Have transportation freight rates bottomed out yet? This has been one of the two most frequently asked client questions this summer - along with “is it too late to bid my freight out to take advantage of recent market conditions”.


Although no one has a crystal ball to definitively answer the first question, ChemLogix’s market data since May 09 implies the market has probably bottomed out by late summer.  The second question can be answered with a simple answer - yes.  The time is still ripe to bid freight rates today but…don’t wait too long or you will miss this year’s golden opportunity to generate freight rate savings.


ChemLogix has conducted numerous freight benchmark studies and bids this summer. Our studies have shown an average freight savings opportunity of between 10-25% of combined line haul and fuel surcharge costs.  Clients with very well managed freight costs have achieve freight savings opportunities of less than 6%.  Savings opportunities for these clients tend to be surgical, lane-level adjustments to only a few lanes.  The majority of our rate studies this year have found savings opportunities in excess of 10% which justified modal specific freight bids.


With that stated, I will also say the results of several bids conducted by ChemLogix in the latter portions of this summer have shown a transition in rates offered by carriers today.  Although significant savings were achieved through these bids, we saw either a slowdown in rate decreases or a stabilization of rates on similar lanes between bids.
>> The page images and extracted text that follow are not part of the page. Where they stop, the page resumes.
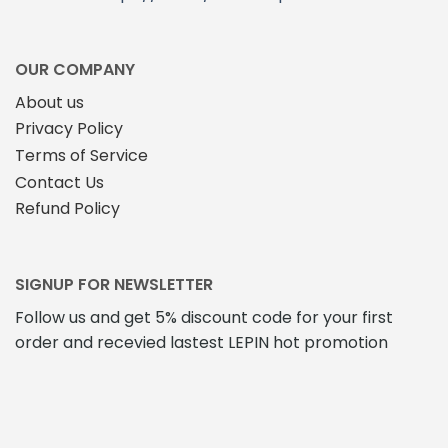
OUR COMPANY
About us
Privacy Policy
Terms of Service
Contact Us
Refund Policy
SIGNUP FOR NEWSLETTER
Follow us and get 5% discount code for your first
order and recevied lastest LEPIN hot promotion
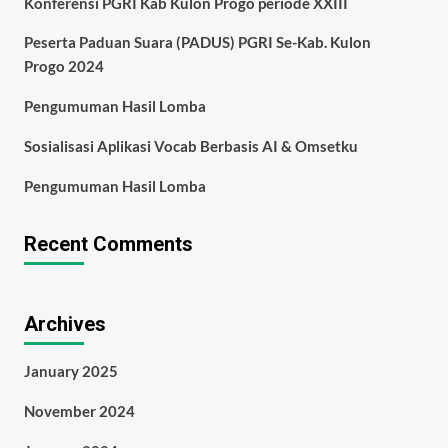
Konferensi PGRI Kab Kulon Progo periode XXIII
Peserta Paduan Suara (PADUS) PGRI Se-Kab. Kulon
Progo 2024
Pengumuman Hasil Lomba
Sosialisasi Aplikasi Vocab Berbasis AI & Omsetku
Pengumuman Hasil Lomba
Recent Comments
Archives
January 2025
November 2024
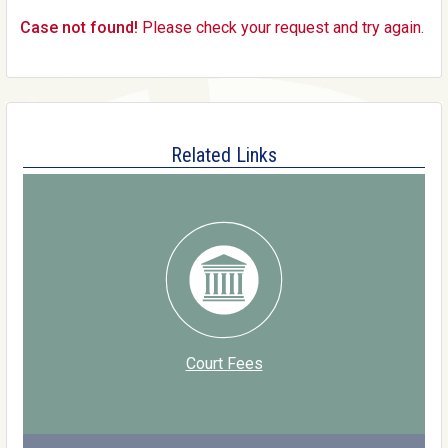
Case not found!
Please check your request and try again.
Related Links
Court Fees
This trend, combined with other market indicators, such as, improving client load counts, increasing restrictions in getting carrier capacity in many markets, and hearing weekly that carrier business has started to boom over the over the last few months, all indicate conditions appear to be reversing themselves by summer’s end.
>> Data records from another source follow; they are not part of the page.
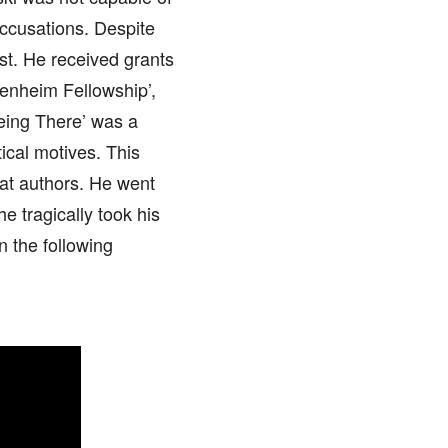
 accusations. Despite
st. He received grants
genheim Fellowship’,
Being There’ was a
tical motives. This
reat authors. He went
e tragically took his
n the following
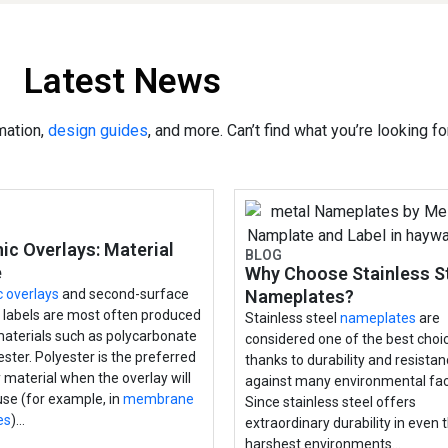
Latest News
mation,
design guides
, and more. Can’t find what you’re looking f
ic Overlays: Material
BLOG
e
Why Choose Stainless S
c overlays
and second-surface
Nameplates?
d labels are most often produced
Stainless steel
nameplates
are
materials such as polycarbonate
considered one of the best choi
ester. Polyester is the preferred
thanks to durability and resista
 material when the overlay will
against many environmental fac
 use (for example, in
membrane
Since stainless steel offers
es
)…
extraordinary durability in even 
harshest environments…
ChemLogix still feels that current market conditions can and will permit great savings opportunities for those companies who take advantage of conditions now!  However, these conditions probably will not exist in three months.   We feel the market will begin to transition to higher rates at the end of the 4QTR09 as the national and world economies begin to recover.
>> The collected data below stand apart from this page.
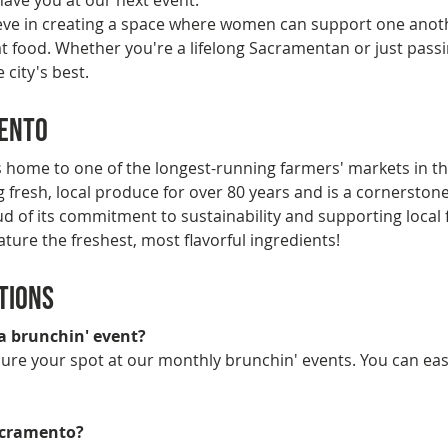
 have you at our next event.
ieve in creating a space where women can support one anoth
 food. Whether you're a lifelong Sacramentan or just passi
 city's best.
mento
 home to one of the longest-running farmers' markets in t
resh, local produce for over 80 years and is a cornerstone o
ud of its commitment to sustainability and supporting local 
ature the freshest, most flavorful ingredients!
tions
 a brunchin' event?
ecure your spot at our monthly brunchin' events. You can ea
Sacramento?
If you think your company’s rates are high today then consider bidding your freight immediately.  If you are not sure how your freight rates fair against market conditions today, then have your rates benchmarked first and tie any bid activity to some savings trigger.  As a rule, ChemLogix feels savings opportunities of 5% or more should trigger a bid activity.  Companies with estimated savings of less than 5% should secure existing rates with existing core carriers for at least one year and go after identified savings opportunities using surgical, rate adjustments on a lane-by- lane basis only.  Few if any carriers will agree to more than a one-year rate contract today.